Interestingly, Altman’s film shares a certain impenetrability with The Big Sleep, in that it makes sense scene-to-scene, but can be hard to reassemble without some help. But as is often the case with Altman, the plot is not necessarily the point. The Long Goodbye‘s mixture of Chandleresque plotting and deadpan ’70s befuddlement makes it especially influential on other detective-story riffs, like the Coen Brothers‘ The Big Lebowski and Paul Thomas Anderson‘s recent Inherent Vice.
DVD: Thieves Like Us
Film: Thieves Like Us
Director: Robert Altman
Studio: United Artists
Cast: Keith Carradine, Shelley Duvall, John Schuck, Bert Remsen
US Release Date: 2014-11-25
Distributor: Kino Lorber
Extras rating: 6
Image: http://images.popmatters.com/news_art/t/thieveslikeus_dvdreview_brart350.jpg
For Thieves Like Us, released the following year, Altman tackled a genre more relatively new: the outlaws-on-the-run thriller, in the vein of Bonnie and Clyde, which galvanized audiences seven years earlier. Like The Long Goodbye, Thieves Like Us was based on a novel from several decades earlier, but unlike the Rip Van Marlowe movie, this one stays in its original period of 1936. The film follows escaped bank robbers Bowie (Keith Carradine), Chicamaw (John Schuck), and T-Dub (Bert Remsen) as they pursue their chosen career while holed up at the home of a gas station attendant.
The movie looks faded and washed out, even in a high-definition transfer, and Altman’s use of wide shots and zoom de-glamorizes the outlaw trade despite the potentially romanticized surroundings (Coke — the soda not the drug — appears everywhere). For these criminals, bank-robbing is a workaday gig, albeit one more lucrative than other day jobs. When one of them ruefully notes that he “only had a machine gun once in [his] life, and [he] never got to fire it,” he sounds like a low-level employee feeling glum about missing out on a promotion.
Thieves Like Us (1974)
This doesn’t make the criminals look innocent, exactly, but they do come off small and scrappy, hardly the type to lead police on a thrilling chase. Indeed, Thieves Like Us has plenty of downtime, and fills in some backstory offhandedly as it goes — like that Bowie is, in fact, a murderer in addition to a robber. The movie’s halfway point, where the injured Bowie is nursed by the gas station attendant’s daughter Keechie (Shelley Duvall), would be an inciting event for plenty of movies. Carradine and Duvall make a sweet couple; they’re also a gangly, sometimes goofy-looking pair.
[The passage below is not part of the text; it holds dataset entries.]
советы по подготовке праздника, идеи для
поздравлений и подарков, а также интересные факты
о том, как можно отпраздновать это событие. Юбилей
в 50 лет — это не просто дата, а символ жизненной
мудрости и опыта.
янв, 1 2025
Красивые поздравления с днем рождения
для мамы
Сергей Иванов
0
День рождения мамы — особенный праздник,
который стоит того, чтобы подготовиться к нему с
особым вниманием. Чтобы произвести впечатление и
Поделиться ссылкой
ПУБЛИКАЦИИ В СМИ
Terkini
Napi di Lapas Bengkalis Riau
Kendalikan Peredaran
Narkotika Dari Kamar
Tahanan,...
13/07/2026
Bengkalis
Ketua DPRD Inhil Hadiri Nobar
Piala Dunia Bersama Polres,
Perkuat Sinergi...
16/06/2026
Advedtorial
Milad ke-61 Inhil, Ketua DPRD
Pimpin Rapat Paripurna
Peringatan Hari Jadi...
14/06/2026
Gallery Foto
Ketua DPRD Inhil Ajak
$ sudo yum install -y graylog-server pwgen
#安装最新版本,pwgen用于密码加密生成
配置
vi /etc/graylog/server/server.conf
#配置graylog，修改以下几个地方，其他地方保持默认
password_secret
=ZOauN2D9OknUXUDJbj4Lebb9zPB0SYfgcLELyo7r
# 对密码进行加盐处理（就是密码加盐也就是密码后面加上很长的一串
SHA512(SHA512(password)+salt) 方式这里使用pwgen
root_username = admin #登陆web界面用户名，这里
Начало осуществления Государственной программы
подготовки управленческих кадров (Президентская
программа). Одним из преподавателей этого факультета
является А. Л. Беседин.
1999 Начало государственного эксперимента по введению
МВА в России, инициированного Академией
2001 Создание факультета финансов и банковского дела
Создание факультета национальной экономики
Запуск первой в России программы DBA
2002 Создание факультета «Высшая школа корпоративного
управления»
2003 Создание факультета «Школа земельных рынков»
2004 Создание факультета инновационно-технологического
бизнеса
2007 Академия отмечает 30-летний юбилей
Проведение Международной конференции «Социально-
Thieves Like Us isn’t as funny or playful as The Long Goodbye, but it does have its own self-referential moments, as when the camera watches one robbery from outside the building, with a crime show playing audibly on a radio. Though it doesn’t hit many false notes, the film does feel a little studied, as if Altman was more invested in undercutting gangster romanticism than building even the smallest amount of momentum. Altman’s commentary on the Thieves Like Us disc — sporadic, but informative when he does speak — acknowledges the deliberate pace, confirming that the director was fully in control of this odd, sometimes alienating project. Even when moonlighting in distinct genres, he was making the Altman version.